Ayer se conocía que en Alemania y Canadá se establecían limitaciones para la administración de la vacuna de AstraZeneca en base a la edad de los usuarios. Berlín considera que por el momento, no se aplicará a menores de 60 años y Canadá establece el límite en los 55.

Según informa El Español el cambio de nombre fue aprobado la semana pasada por la Agencia Europea del Medicamento, «en el momento en que las dudas sobre la vacuna se han incrementado». La EMA ha estudiado los posibles efectos adversos de la vacuna, y ha determinado que su administración es eficaz y segura. No obstante, desde la farmacéutica se ha facilitado información para que el personal sanitario pueda conocer los grupos de personas que podrían ser más proclives a sufrir alguno de los efectos derivados de la vacuna.

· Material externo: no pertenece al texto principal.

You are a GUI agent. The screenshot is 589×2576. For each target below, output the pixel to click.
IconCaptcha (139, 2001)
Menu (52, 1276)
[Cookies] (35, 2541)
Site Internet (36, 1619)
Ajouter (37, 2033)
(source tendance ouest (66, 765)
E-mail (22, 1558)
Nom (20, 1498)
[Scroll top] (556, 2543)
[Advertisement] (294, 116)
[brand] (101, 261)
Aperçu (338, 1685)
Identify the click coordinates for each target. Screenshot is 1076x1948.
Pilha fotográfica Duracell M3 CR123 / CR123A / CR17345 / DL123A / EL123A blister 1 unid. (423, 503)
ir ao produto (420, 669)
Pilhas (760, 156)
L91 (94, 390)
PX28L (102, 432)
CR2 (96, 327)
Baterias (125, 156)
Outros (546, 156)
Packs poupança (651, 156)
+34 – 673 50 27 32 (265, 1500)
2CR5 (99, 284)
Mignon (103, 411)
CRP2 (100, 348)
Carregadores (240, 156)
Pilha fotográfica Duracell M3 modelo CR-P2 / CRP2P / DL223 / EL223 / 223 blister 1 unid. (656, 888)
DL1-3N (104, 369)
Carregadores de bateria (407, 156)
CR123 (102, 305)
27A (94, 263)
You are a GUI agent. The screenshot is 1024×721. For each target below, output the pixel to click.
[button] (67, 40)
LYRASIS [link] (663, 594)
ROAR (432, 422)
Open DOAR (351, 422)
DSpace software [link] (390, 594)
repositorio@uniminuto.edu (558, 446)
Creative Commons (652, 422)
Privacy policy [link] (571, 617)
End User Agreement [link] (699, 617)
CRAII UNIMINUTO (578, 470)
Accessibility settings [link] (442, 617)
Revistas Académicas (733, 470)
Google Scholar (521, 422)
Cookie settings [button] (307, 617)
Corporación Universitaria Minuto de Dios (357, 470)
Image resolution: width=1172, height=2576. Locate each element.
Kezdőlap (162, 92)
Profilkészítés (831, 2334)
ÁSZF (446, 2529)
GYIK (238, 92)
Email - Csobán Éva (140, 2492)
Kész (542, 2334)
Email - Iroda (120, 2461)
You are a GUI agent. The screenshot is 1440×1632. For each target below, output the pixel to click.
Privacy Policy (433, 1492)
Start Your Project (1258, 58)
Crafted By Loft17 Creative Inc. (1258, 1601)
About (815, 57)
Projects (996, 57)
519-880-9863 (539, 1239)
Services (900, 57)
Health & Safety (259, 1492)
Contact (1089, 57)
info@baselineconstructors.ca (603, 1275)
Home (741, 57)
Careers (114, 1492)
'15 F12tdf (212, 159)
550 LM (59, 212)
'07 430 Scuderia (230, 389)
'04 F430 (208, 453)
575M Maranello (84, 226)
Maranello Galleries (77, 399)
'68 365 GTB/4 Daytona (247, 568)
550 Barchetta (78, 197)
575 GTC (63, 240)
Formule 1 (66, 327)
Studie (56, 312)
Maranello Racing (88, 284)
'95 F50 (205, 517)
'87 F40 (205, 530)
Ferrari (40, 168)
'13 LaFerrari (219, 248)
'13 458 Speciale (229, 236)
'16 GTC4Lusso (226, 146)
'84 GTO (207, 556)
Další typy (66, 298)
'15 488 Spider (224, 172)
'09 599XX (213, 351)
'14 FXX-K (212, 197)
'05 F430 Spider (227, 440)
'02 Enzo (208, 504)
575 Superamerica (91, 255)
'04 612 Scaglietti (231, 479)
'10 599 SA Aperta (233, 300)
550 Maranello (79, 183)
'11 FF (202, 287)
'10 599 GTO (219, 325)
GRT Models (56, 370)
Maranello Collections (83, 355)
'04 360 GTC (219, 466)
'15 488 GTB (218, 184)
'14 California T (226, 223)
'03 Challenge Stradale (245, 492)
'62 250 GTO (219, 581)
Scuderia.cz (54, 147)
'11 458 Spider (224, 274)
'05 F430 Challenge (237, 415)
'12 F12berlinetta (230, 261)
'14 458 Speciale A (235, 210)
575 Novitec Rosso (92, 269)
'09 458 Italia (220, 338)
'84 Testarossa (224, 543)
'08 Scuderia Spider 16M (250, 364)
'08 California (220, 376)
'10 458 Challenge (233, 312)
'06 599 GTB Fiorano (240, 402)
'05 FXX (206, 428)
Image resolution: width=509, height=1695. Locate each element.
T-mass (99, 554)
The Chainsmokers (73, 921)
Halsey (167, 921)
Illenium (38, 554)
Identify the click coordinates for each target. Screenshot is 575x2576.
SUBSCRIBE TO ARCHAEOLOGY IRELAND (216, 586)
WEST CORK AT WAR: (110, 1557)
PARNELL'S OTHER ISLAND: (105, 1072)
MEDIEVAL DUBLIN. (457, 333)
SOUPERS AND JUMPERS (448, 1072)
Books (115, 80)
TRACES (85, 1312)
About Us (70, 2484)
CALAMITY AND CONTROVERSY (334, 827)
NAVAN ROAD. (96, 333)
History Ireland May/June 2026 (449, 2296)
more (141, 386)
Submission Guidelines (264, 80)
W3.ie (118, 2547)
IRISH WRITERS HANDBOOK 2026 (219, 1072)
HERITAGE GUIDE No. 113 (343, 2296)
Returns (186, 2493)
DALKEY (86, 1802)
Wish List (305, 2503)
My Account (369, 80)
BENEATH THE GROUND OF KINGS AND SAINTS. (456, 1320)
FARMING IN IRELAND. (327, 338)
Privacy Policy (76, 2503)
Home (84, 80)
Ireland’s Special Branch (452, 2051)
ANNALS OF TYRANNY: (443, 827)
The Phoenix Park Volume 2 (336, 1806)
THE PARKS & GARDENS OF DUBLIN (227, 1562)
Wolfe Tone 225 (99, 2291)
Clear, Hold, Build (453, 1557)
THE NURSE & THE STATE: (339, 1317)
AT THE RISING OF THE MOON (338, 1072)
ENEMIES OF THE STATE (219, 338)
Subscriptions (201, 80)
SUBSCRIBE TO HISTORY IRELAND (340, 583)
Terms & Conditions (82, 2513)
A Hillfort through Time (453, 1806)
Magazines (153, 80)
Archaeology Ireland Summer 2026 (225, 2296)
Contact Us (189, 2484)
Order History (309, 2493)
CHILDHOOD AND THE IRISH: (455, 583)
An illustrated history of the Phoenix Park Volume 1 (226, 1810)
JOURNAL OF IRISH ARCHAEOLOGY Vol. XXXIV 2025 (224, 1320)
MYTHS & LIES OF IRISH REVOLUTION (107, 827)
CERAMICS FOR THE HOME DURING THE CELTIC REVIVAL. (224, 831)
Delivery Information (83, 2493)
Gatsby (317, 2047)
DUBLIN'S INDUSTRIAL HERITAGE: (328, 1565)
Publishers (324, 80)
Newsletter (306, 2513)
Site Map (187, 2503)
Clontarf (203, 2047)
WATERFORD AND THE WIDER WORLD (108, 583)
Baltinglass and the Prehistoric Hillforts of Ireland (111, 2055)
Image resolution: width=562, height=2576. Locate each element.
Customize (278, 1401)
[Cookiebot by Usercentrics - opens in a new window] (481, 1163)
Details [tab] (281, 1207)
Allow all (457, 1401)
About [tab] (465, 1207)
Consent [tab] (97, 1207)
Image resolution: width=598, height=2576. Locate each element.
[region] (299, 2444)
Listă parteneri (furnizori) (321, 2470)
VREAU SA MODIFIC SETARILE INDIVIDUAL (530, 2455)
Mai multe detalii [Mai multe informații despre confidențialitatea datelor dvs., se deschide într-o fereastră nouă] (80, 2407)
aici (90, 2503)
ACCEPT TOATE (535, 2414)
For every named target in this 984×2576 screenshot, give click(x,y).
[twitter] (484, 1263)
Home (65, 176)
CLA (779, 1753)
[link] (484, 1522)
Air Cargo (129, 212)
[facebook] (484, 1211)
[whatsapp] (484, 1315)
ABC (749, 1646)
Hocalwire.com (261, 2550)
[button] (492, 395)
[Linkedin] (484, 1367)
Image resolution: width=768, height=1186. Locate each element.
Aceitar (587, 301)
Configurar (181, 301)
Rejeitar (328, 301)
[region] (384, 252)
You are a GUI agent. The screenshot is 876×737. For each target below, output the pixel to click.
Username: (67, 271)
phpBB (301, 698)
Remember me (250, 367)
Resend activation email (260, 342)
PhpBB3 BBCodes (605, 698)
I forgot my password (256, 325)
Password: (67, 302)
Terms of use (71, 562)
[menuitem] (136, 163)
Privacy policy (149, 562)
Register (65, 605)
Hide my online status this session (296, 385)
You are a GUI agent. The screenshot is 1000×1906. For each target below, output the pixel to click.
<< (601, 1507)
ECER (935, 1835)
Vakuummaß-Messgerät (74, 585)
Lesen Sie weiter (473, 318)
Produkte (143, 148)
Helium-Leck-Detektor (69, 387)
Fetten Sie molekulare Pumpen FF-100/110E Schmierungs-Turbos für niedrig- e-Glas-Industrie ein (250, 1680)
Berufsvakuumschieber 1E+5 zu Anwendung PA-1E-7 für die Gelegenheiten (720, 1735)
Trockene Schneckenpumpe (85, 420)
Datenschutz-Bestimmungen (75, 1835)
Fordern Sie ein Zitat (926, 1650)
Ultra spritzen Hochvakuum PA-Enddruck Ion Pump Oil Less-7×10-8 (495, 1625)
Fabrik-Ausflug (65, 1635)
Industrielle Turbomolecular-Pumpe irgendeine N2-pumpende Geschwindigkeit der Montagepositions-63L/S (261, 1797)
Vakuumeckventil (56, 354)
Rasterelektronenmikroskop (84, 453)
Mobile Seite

En Alemania la decisión se ha tomado tras conocerse varios casos de fallecimientos a causa de trombos provocados por la vacuna. Francia investiga también casos y se considera que, si bien es cierto que la vacuna puede suponer desarrollo de una trombosis muy específica, esta ocurre en casos «raros», que son un mínimo porcentaje en comparación con la cantidad de vacunas administradas que no han dado problemas graves. Por este motivo, se considera que los efectos positivos de la vacuna, en términos generales, son mucho más positivos que los posibles efectos que puedan darse en casos aislados.

La eficacia de la vacuna para evitar casos graves de COVID-19, que pueden derivar en fallecimientos, es de máxima cobertura, según los estudios realizados.